I didn’t get the time to think about any of it for the rest of the day as my schedule was so heavy this semester that I had to half-jog towards my undergrad class a few blocks away from my office to make it on time.

  The weather was beautiful – a light breeze and and a grey, overcast sky thick with clouds. Lahore lapped up the last dregs of the monsoons before the onset of winter.

  I’d been at the Lahore School of Media Studies for two years now and though it was hard work I loved it. Teaching hadn’t always been the plan, I’d had some rather grand hopes about hosting an art and culture show for television. But then came a combination of me not making the cut and also the revelation that people who watch TV aren’t actually that interested in the arts.

  Initially I’d hated the long commute to the suburbs. Chocolate brown cows and lethargic buffaloes grazed in fields broken up by the enormous farmhouses of Lahore’s new money.

  I was three minutes late to class. Opening the large whitewashed door set in a red brick exterior, the room was loud and noisy – clearly in overdrive. Asfandyar was intently watching me enter, his face flushed.

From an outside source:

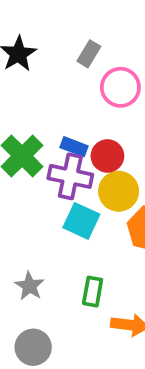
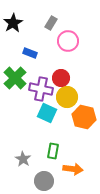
blue rectangle: (74, 147) -> (30, 53), moved
gray star: (29, 286) -> (23, 159), moved
gray circle: (33, 347) -> (44, 181), moved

  Last week I’d asked the batch of thirty-three to write a few paragraphs about something that inspired them: a scene, a memory – anything, to prepare them for a bigger feature writing assignment before their mid-terms. He’d handed in a few scrawled lines, barely coherent, reflecting a complete lack of effort. I’d given him a D.

  He was giving me the stink-eye while I took attendance and immediately after, sauntered over, crackling in a very starched white shalwar kameez.

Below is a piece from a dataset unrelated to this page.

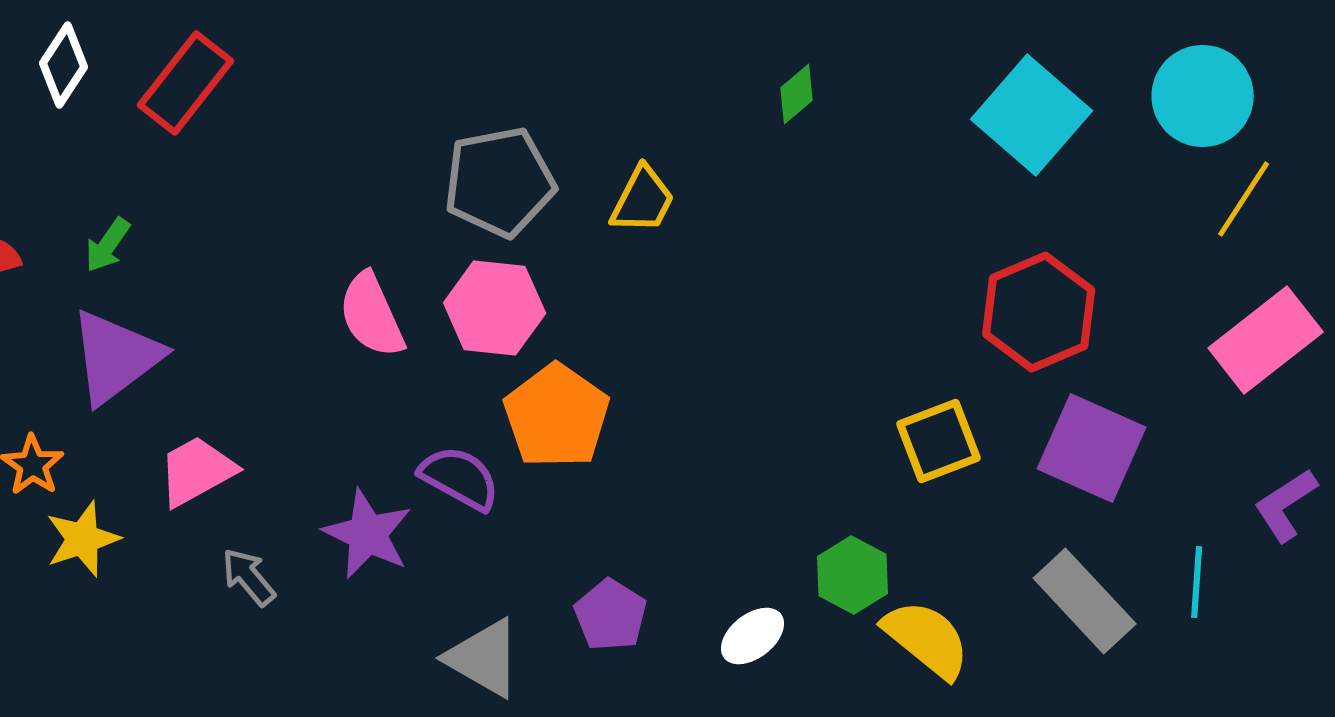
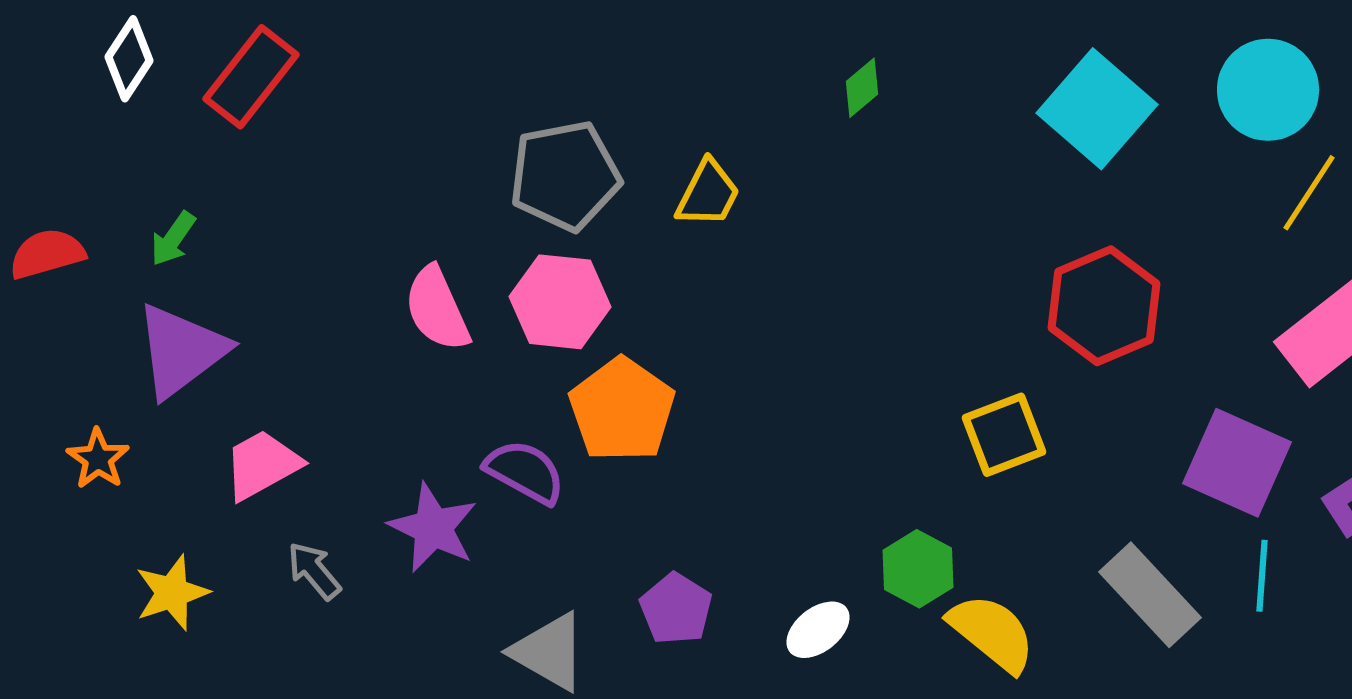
purple square: (1092, 448) -> (1237, 463), moved
yellow star: (83, 539) -> (172, 593), moved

  ‘Ma’am?’ he said, waving his assignment in my face. ‘Ma’am this is a really bad grade. I didn’t deserve this.’

  ‘I think I was quite generous given your work.’

  ‘That’s not fair ma’am, I think I deserved a better grade.’

  Should I also award you a Pulitzer while I’m at it?

  I’d always had trouble with him. His father, Mian Khurshid Chaudhry, a landlord and politician, who had recently joined the ruling political party as an MNA didn’t have the cleanest reputation in town. Only a few months ago, one of his close associates had been accused of the rape of a girl who had gone missing a week after the news broke. But as was the case with most sordid scandals involving powerful perpetrators and powerless victims, news outlets conveniently forgot the story soon after.

  ‘Asfandyar,’ I said, ‘Your handwriting was unreadable, and the content suggested that you hadn’t been following the classes at all.’

  I looked down at the attendance registrar signalling the end of our tête-à-tête.

  ‘Ma’am?’ he said, coming closer, looking me straight in the eye. ‘Do you know whom my father is?’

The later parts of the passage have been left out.